И когда осенью 1957 года Мэрилин, эта красавица с медовой шевелюрой, поцеловала его, наклонившись через стол, а потом очутилась в его объятиях и в его постели, Джеймс сам себе не поверил. В первый день в своей крошечной побеленной студии любовался, как безошибочно складываются их тела: ее нос гнездится в ямке меж его ключиц; выпуклость ее щеки вписывается в изгиб его шеи. Будто их отлили в одной изложнице. Он разглядывал ее, точно скульптор, кончиками пальцев обводил контуры ее бедер и икр. В любви ее волосы оживали. Золотая пшеница сгущалась янтарем. Эти волосы свивались и клубились, точно папоротниковые побеги. И ведь это Джеймс на нее так действовал. Поразительное дело. Она задремала в его объятиях, и волосы ее медленно распрямились, а потом проснулась – и они вновь пошли волнами.
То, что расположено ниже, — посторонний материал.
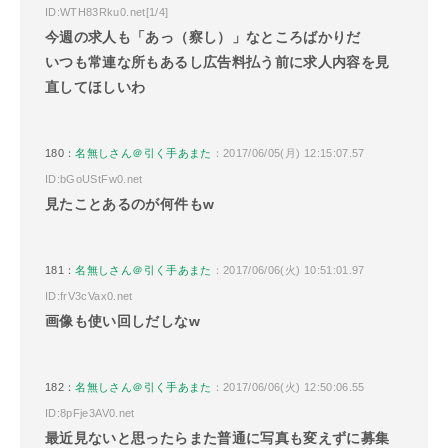
ID:WTH83Rku0.net[1/4]
今週の求人も「あっ（察し）」なところばかりだ
いつも常連な所もあるし広告料払う前に求人内容を見
直してほしいわ
180：
名無しさん＠引く手あまた
：2017/06/05(月) 12:15:07.57
ID:bGoUStFw0.net
見たことあるのが何件もw
181：
名無しさん＠引く手あまた
：2017/06/06(火) 10:51:01.97
ID:frV3cVax0.net
画像も使い回しだしなw
182：
名無しさん＠引く手あまた
：2017/06/06(火) 12:50:06.55
ID:8pFje3AV0.net
最近見ないと思ったらまた普通に写真も変えずに募集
В белой голой комнате заискрился ее смех; она болтала, еле успевая вдохнуть, и руки ее порхали, пока Джеймс их не поймал, и они легли ему на ладони двумя теплыми птицами, а потом она снова притянула его к себе. Словно сама Америка его принимала. Не бывает такой удачи. Он страшился дня, когда вселенная заметит, что ему не полагается Мэрилин, и ее у него заберет. Или Мэрилин вдруг поймет свою ошибку и исчезнет из его жизни так же внезапно, как появилась. Со временем этот страх стал привычкой.
Джеймс по чуть-чуть менялся – старался, чтоб ей понравилось. Постригся, купил оксфордскую рубашку в синюю полоску – Мэрилин похвалила такую на прохожем. (Упрямый вихор торчал по-прежнему; впоследствии его унаследуют Нэт и Ханна.) Как-то раз в субботу, послушавшись Мэрилин, Джеймс купил два галлона бледно-желтой краски, сдвинул мебель в середину комнаты и расстелил на паркете брезент. Они красили один фрагмент, затем другой, и комната сияла все ярче, будто на стены ложились солнечные лучи. Докрасив, распахнули окна и устроились на кровати в центре. Квартирка была мала, до стен всего несколько футов, но в окружении сгрудившихся стульев, стола, кресла и комода Джеймс словно очутился на острове или плыл в открытом море. Мэрилин примостилась головой у него на плече; Джеймс поцеловал ее, и она руками обвила его шею, телом выгнулась ему навстречу. Еще одно крошечное чудо, всякий раз.